One range is to be output from the listing below, exactly as written: the line with "e. Im Endspurt" to the line with "intracht Frankfurt) durch.", both kept.

====== Data shown ======

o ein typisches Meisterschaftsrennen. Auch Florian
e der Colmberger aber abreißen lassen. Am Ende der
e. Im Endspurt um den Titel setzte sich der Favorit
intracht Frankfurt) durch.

======
====== Data shown ======

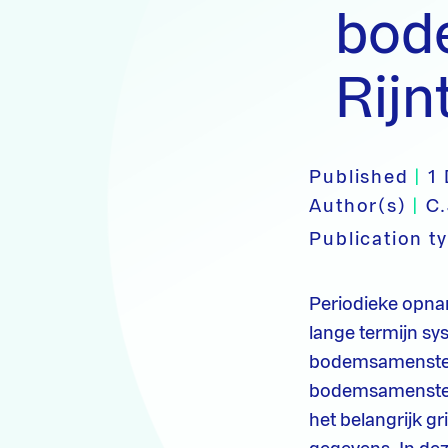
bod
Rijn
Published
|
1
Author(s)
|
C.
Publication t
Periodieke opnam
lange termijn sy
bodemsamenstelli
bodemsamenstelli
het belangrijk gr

======

Exercise result:
e. Im Endspurt um den Titel setzte sich der Favorit
intracht Frankfurt) durch.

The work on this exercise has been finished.